In an important step towards creating synthetic life forms, genetics pioneer George Church has produced a man-made version of the part of the cell that turns out proteins, which carry out the business of life. “If you going to make synthetic life that is anything like current life … you have got to have this … biological machine,” Church told reporters in a telephone briefing. And it can have important industrial uses, especially for manufacturing drugs and proteins not found in nature [Reuters].

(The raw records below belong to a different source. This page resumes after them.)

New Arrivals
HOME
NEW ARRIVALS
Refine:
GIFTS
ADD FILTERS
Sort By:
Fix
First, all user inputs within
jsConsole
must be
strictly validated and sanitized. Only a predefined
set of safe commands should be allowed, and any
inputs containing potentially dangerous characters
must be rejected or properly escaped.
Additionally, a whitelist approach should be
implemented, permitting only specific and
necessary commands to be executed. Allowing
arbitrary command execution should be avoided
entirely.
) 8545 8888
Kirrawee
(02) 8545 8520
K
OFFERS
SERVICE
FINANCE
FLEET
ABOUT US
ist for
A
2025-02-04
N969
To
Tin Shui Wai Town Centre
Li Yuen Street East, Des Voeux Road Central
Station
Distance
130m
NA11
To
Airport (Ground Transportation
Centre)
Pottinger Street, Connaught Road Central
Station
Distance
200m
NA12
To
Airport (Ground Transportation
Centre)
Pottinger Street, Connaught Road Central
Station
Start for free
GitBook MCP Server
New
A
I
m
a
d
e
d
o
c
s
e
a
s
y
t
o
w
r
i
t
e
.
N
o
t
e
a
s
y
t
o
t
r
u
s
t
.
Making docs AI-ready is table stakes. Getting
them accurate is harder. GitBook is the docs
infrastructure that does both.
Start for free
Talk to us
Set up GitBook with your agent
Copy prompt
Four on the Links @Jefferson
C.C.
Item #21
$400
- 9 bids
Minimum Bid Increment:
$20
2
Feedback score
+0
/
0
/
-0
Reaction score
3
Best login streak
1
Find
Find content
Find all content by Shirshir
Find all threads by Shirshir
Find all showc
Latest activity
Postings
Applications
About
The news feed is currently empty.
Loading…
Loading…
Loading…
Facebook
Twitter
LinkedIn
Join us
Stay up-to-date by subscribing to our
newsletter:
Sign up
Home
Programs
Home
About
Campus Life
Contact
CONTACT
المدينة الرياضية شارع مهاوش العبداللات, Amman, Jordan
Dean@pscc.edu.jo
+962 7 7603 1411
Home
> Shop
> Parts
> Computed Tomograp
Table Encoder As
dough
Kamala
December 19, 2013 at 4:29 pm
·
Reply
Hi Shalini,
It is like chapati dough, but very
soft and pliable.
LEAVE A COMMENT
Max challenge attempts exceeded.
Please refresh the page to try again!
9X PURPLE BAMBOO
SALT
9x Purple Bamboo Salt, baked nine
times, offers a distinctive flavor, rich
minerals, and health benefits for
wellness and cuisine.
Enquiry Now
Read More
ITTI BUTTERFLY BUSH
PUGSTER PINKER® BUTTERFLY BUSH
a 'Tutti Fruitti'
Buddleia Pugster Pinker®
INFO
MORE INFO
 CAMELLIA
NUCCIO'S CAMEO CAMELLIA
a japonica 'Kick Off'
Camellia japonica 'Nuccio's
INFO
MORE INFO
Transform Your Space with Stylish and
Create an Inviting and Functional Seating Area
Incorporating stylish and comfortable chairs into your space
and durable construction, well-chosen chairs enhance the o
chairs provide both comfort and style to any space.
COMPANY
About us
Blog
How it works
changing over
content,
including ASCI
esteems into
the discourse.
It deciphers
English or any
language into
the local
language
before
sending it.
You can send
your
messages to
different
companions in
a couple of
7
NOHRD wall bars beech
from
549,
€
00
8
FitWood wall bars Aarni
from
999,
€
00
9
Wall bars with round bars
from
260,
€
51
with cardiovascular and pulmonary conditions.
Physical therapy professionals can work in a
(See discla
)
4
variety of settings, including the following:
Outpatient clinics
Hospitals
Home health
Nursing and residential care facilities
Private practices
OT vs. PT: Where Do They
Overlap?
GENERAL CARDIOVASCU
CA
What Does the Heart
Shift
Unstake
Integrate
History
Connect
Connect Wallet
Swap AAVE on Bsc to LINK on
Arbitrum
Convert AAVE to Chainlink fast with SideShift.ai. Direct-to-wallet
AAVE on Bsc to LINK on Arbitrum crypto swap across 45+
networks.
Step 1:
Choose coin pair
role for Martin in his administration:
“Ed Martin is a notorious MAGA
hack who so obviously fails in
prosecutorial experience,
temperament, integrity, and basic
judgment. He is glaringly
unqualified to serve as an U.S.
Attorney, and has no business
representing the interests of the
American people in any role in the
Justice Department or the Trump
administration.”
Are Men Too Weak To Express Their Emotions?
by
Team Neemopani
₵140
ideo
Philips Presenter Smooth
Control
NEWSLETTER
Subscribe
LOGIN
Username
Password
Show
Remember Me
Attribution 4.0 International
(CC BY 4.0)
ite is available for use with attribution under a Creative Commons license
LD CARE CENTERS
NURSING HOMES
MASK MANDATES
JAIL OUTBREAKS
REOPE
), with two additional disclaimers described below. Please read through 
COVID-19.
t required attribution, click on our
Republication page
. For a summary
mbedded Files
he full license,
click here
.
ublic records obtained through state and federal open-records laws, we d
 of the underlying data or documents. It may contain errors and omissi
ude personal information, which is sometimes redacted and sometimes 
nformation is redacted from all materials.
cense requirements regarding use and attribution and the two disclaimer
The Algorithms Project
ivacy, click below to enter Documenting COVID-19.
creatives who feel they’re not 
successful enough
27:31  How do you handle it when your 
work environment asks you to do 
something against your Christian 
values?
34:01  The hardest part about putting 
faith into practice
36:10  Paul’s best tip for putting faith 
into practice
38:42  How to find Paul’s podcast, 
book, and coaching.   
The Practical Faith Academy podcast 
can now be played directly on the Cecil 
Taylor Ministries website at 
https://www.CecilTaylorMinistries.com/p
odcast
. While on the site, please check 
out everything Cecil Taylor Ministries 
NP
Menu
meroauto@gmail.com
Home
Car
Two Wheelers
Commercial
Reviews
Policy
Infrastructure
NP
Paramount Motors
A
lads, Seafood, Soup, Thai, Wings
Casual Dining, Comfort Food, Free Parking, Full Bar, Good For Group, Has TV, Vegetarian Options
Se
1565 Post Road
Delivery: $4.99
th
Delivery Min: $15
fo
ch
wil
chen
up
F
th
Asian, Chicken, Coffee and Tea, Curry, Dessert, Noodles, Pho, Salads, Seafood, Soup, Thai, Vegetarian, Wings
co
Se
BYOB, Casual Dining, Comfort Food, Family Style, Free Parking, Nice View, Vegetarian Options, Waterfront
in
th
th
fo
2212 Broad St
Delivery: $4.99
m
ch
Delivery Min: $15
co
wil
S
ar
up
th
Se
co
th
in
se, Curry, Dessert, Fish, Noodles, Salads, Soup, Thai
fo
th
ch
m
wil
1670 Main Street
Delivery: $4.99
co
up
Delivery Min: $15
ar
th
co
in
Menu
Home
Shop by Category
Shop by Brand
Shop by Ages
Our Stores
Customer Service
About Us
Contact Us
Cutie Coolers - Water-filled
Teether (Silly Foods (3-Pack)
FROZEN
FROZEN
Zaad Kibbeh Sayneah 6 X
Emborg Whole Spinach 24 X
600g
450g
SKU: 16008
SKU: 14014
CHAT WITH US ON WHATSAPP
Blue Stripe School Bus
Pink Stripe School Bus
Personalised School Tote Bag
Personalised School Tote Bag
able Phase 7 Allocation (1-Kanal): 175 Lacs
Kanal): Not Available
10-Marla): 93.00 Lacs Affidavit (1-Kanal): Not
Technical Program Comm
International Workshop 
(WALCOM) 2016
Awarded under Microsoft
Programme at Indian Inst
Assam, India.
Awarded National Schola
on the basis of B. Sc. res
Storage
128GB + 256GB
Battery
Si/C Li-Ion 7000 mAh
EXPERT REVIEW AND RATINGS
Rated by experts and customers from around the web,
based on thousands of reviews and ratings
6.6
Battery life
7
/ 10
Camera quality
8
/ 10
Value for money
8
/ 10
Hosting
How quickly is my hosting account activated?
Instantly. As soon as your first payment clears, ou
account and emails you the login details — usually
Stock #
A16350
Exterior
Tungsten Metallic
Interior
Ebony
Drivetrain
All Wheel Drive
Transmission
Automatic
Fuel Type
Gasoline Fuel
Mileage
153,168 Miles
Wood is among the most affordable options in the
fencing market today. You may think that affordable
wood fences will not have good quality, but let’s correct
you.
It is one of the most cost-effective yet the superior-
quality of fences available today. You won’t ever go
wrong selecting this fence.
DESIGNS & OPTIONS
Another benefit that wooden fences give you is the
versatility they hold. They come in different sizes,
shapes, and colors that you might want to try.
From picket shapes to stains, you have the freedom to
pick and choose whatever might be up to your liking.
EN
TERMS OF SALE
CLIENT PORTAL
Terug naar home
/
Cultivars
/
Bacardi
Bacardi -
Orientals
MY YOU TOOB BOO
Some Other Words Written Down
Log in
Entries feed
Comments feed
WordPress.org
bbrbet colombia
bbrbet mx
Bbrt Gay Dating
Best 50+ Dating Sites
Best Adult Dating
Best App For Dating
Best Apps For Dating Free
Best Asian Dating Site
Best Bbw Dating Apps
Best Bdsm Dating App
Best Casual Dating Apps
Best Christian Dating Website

Church’s team built a functional ribosome from scratch, molecule by molecule. Ribosomes are molecular machines that read strands of RNA and translate the genetic code into proteins. They are exquisitely complex, and previous attempts to reconstitute a ribosome from its constituent parts – dozens of proteins along with several molecules of RNA – yielded poorly functional ribosomes, and even then succeeded only when researchers resorted to “strange conditions” that did not recapitulate the environment of a living cell, Church said [Nature blog]. Next, the researchers want to produce man-made ribosomes that can replicate themselves.

Church’s work hasn’t yet been published in a peer-reviewed journal; instead he presented his preliminary results at a seminar of Harvard alumni over the weekend. He described how his research team first disassembled ribosomes from E. coli, a common lab bacterium, into its component molecules. They then used enzymes to put the various RNA and protein components back together. When put together in a test tube, these components spontaneously formed into functional ribosomes…. The researchers used the artificial ribosome to successfully produce the luciferase enzyme, a firefly protein that generates the bug’s glow [Technology Review].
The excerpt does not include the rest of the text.